For which one should I go? It's clear which one I would choose in JavaScript. But what in C#? Are there any performance benefits to help me choose one over the other in C# or any good-practice reasons?
Thanks in advance!
You should measure both to determine the performance characteristics of your situation.
In my own usage I started with JSON, for it's obvious 'crossplatform' advantages, but was forced to go with XML after getting major slowdowns on larger data sets in Silverlight/C# (this was reported as a bug in one of my modules where everything would freeze for several seconds - the slowdown was traced to the JSON deserialization of the large dataset it used). Switching to XML resulted in a larger download (gzip compression, which had been planned, was added at this point to counter this) but more then an order of magnitude increase in performance, even with the gzip decompression added.
Personally I would try both, measure the performance, compare and choose the one that's faster. From your application logic perspective this shouldn't really matter as it will be manipulating objects (not XML, nor JSON). The conversion of the XML/JSON to objects should be abstracted away into a repository which you could, within a blink of an eye, substitute with another implementation if you feel that the one you have chosen initially is slow or it doesn't work for you.
Personally I think that the XML serialization framework in C# is more mature and has a richer feature set than JSON support (for which there are actually two distinct .NET frameworks). But JSON is much more terse, so it depends on the characteristics of your load - whether it will be traffic-heavy, etc.
C# can deserialize objects from either JSON or XML.
As a general rule XML is going to be more verbose than JSON.
If you are getting back a small dataset, then it won't make much difference, but if you have a larger dataset, then the less verbose JSON might transfer more quickly across the wire.
I'd pull samples of each and compare.
At some point, possibly during debugging, you may want to inspect or display the raw API response. In that case, you are better off if you have chosen the format that you find easier to read.

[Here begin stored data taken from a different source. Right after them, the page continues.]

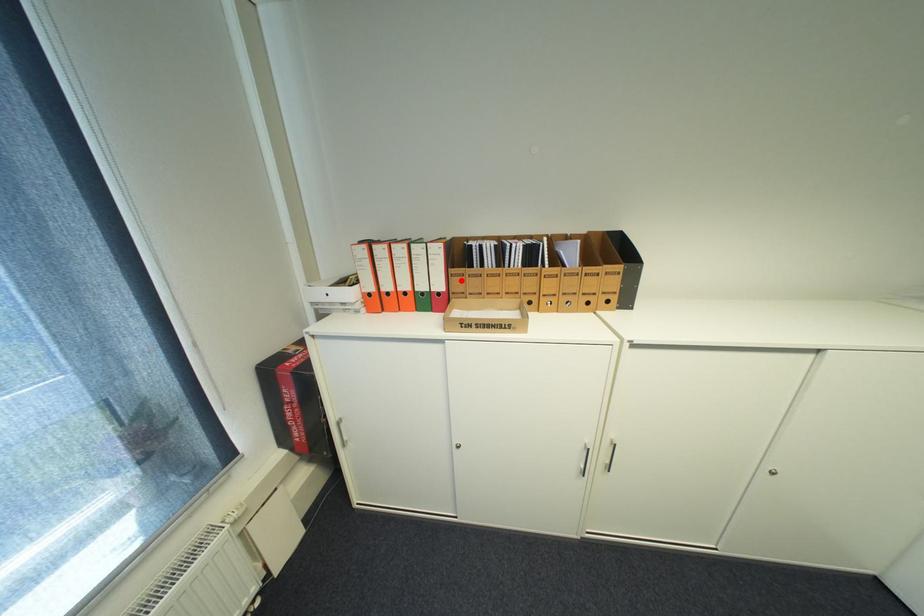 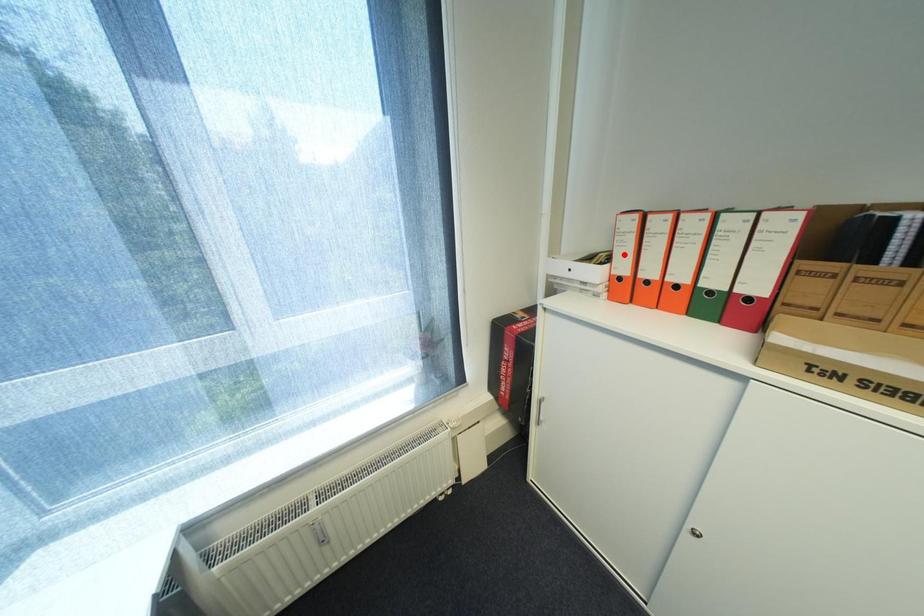 I am providing you with two images of the same scene from different viewpoints. A red point is marked on the first image and another point is marked on the second image. Are the points marked in image1 and image2 representing the same 3D position?

No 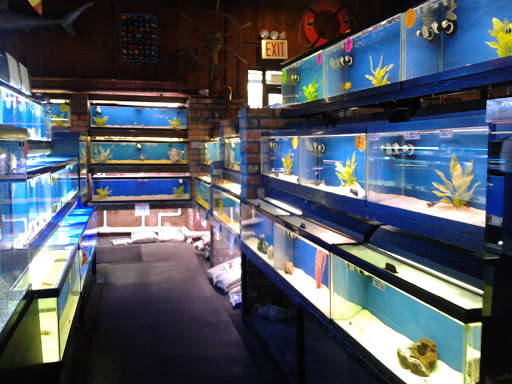 Find the location of `black shelf`. black shelf is located at coordinates pos(25,331). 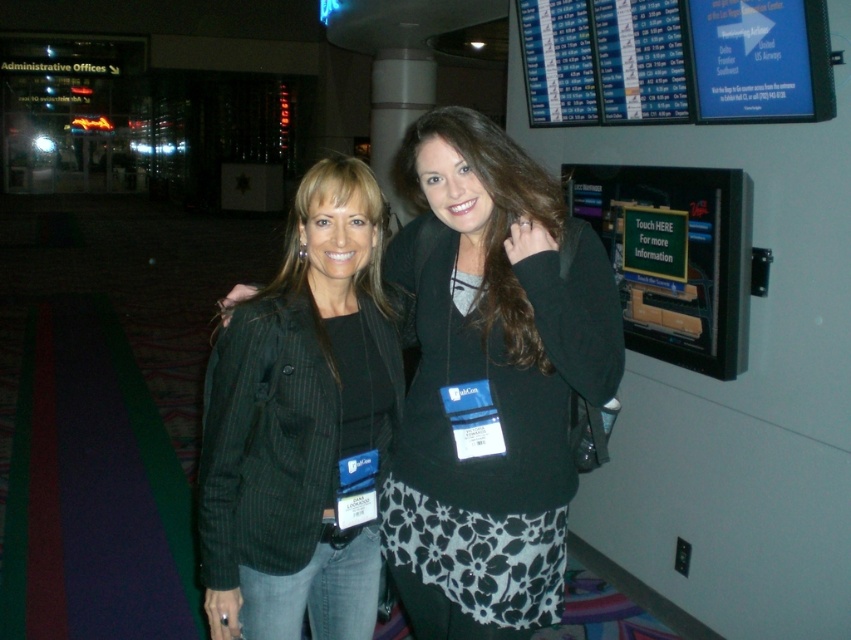 You are a photographer standing at the event and want to take a closeup shot of the black pinstripe blazer at center without including the flight information display board behind it. Can you do this?

The black pinstripe blazer at center is 5.05 feet from the viewer. Since the display board is in the background, adjusting the camera focus to the blazer while maintaining this distance should allow capturing the closeup without the board being in frame.

You are a photographer adjusting your camera settings to focus on the two blazers in the scene. Which blazer should you focus on first if you want to capture both the black pinstripe blazer at center and the green pinstripe blazer at center in sharp focus?

The black pinstripe blazer at center is located above the green pinstripe blazer at center, so focusing on the black pinstripe blazer at center first would ensure both are in sharp focus as they are vertically aligned.

You are at an event and want to find the black pinstripe blazer at center. The coordinates given are point (490, 381). If the coordinate system starts at the bottom left corner of the image, which direction should you look from the bottom left corner to find the black pinstripe blazer at center?

The point (490, 381) is located in the upper right quadrant of the image, so you should look towards the upper right direction from the bottom left corner to find the black pinstripe blazer at center. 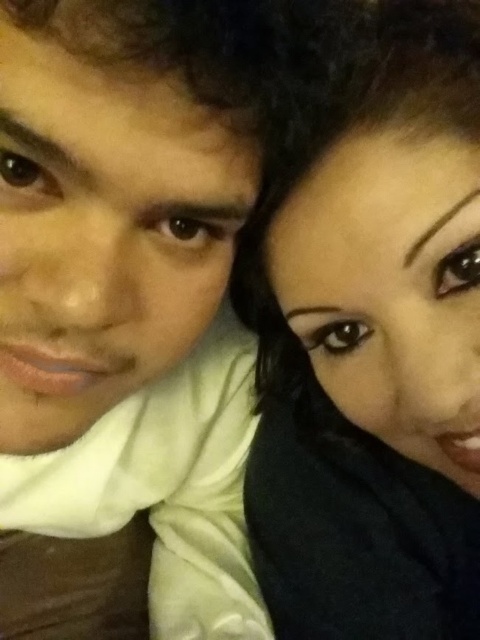 Consider the image. You are standing in front of the two people in the image. Which of the two points, point (207, 276) or point (408, 211), is closer to you?

Point (408, 211) is closer to you because it is in front of point (207, 276).

You are a photographer adjusting the framing of this image. You need to ensure both the matte white scarf at upper left and the black matte hair at upper right are visible in the frame. Given the current composition, which object might require more space in the frame to accommodate its size?

The matte white scarf at upper left requires more space in the frame because its width is larger than the black matte hair at upper right.

You are a photographer adjusting the focus on your camera. You want to ensure that both the matte white scarf at upper left and the black matte hair at upper right are in sharp focus. Which object should you focus on first to achieve this?

You should focus on the matte white scarf at upper left first because it is closer to the viewer than the black matte hair at upper right. By focusing on the closer object, the depth of field may extend to include the farther object in acceptable focus. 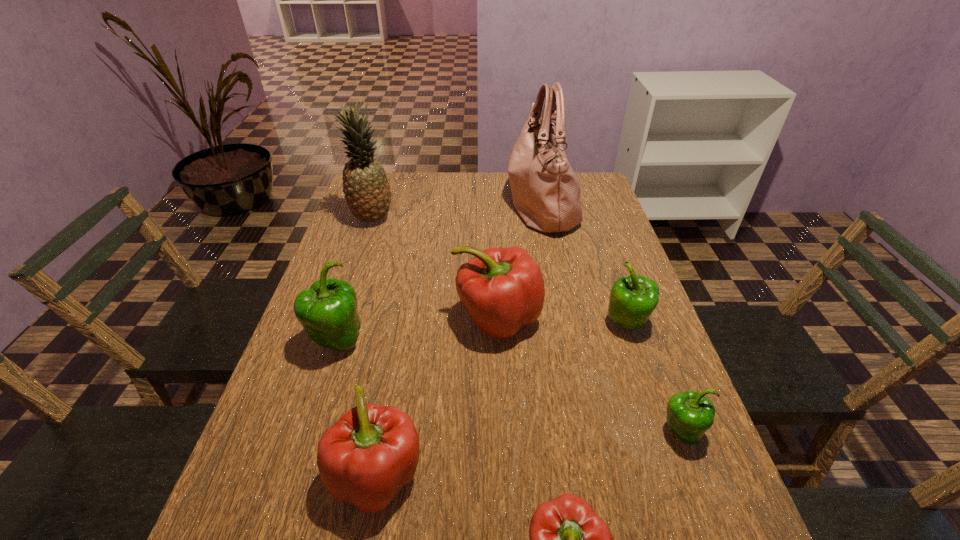 In the image, there is a desktop. Where is `vacant space at the far edge`? The width and height of the screenshot is (960, 540). vacant space at the far edge is located at coordinates (472, 205).

Image resolution: width=960 pixels, height=540 pixels. In order to click on free space at the left edge in this screenshot , I will do `click(352, 257)`.

In the image, there is a desktop. In order to click on free space at the right edge in this screenshot , I will do click(x=710, y=465).

Where is `vacant point located between the pineapple and the leftmost green bell pepper`? vacant point located between the pineapple and the leftmost green bell pepper is located at coordinates (354, 280).

Where is `free area in between the pineapple and the biggest pink bell pepper`? free area in between the pineapple and the biggest pink bell pepper is located at coordinates (435, 268).

The image size is (960, 540). What are the coordinates of `empty space between the second biggest green bell pepper and the nearest green bell pepper` in the screenshot? It's located at (654, 379).

The height and width of the screenshot is (540, 960). I want to click on vacant area that lies between the second biggest green bell pepper and the farthest pink bell pepper, so click(x=562, y=321).

Locate an element on the screen. free space between the pineapple and the leftmost green bell pepper is located at coordinates (354, 280).

Where is `vacant region between the handbag and the pineapple`? The width and height of the screenshot is (960, 540). vacant region between the handbag and the pineapple is located at coordinates coord(457,211).

I want to click on free space between the biggest pink bell pepper and the second biggest green bell pepper, so click(562, 321). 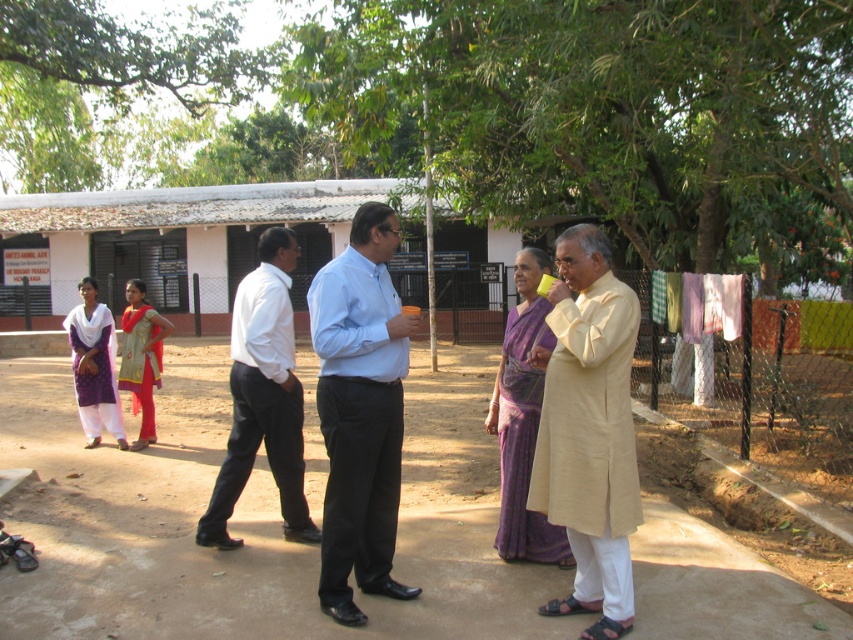 You are a photographer trying to capture a detailed shot of both the purple silk saree at center and the matte gold dress at center. Since both are at the center, which one should you adjust your camera angle to focus on first to ensure both are in frame?

The purple silk saree at center is to the right of the matte gold dress at center, so you should focus on the matte gold dress at center first, then adjust to include the purple silk saree at center to the right.

You are a photographer trying to capture a photo of the light blue shirt at center and the purple cotton dress at left. Since you want to ensure both subjects are in focus, which one should you focus on first to make sure the other is also in focus?

The light blue shirt at center is positioned over the purple cotton dress at left, so focusing on the light blue shirt at center first will ensure the purple cotton dress at left is also in focus because it is closer to the camera. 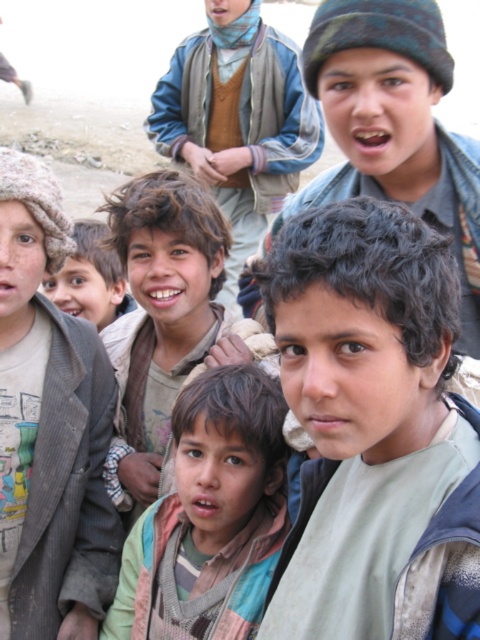 You are a photographer trying to capture a closeup of the two points in the image. Which point, point (78, 372) or point (227, 579), is closer to the camera?

Point (78, 372) is further to the camera than point (227, 579), so the closer point to the camera is point (227, 579).

You are a photographer trying to capture a photo of the children. You notice two points marked in the image. The first point is at coordinate point [387,500] and the second is at point [187,388]. Which point is closer to the camera based on their positions?

Point [387,500] is in front of point [187,388], so it is closer to the camera.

Both JSON and XML have tons of libraries in any language, so the ease of parsing/generating is not very relevant here.
Also though JSON seems to be smaller, (specially if you don't use XML attributes but a pure-element approach) when gzipped both are almost the same
If you are really into speed, I suggest you check Google's protocol buffers. If not it's really a matter of taste, unless you plan to make AJAX calls to that API, in that case I'd pick JSON without doubt.